## Raw data
┄┄┄┄┄┄┄┄┄┄
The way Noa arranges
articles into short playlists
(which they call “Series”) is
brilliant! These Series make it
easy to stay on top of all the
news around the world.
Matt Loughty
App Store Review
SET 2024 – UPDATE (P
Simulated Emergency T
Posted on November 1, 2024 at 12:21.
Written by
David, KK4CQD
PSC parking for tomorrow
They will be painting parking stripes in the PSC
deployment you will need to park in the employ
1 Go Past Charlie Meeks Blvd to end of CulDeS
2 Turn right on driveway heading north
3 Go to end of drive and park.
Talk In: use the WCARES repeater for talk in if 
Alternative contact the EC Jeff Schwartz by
┄┄┄┄┄┄┄┄┄┄
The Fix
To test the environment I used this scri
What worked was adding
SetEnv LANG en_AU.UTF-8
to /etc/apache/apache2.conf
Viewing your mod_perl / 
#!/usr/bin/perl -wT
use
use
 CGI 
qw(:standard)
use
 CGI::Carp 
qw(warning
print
┄┄┄┄┄┄┄┄┄┄
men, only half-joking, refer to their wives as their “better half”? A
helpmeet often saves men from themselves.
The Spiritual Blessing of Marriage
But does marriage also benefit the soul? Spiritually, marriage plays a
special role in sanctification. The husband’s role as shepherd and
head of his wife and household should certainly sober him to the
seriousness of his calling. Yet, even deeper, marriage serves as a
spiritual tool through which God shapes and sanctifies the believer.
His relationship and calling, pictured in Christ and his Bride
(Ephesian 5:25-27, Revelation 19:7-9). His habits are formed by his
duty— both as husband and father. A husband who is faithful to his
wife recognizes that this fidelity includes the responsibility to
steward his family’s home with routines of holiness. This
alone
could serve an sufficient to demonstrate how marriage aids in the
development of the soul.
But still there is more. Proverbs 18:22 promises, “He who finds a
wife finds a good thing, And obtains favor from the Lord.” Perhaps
┄┄┄┄┄┄┄┄┄┄
## Problem requirements
Could you transcribe the entries above word for word, from the line with "The way Noa arranges" down to the line with "Alternative contact the EC Jeff Schwartz by", keeping both?

## Response to the task
The way Noa arranges
articles into short playlists
(which they call “Series”) is
brilliant! These Series make it
easy to stay on top of all the
news around the world.
Matt Loughty
App Store Review
SET 2024 – UPDATE (P
Simulated Emergency T
Posted on November 1, 2024 at 12:21.
Written by
David, KK4CQD
PSC parking for tomorrow
They will be painting parking stripes in the PSC
deployment you will need to park in the employ
1 Go Past Charlie Meeks Blvd to end of CulDeS
2 Turn right on driveway heading north
3 Go to end of drive and park.
Talk In: use the WCARES repeater for talk in if 
Alternative contact the EC Jeff Schwartz by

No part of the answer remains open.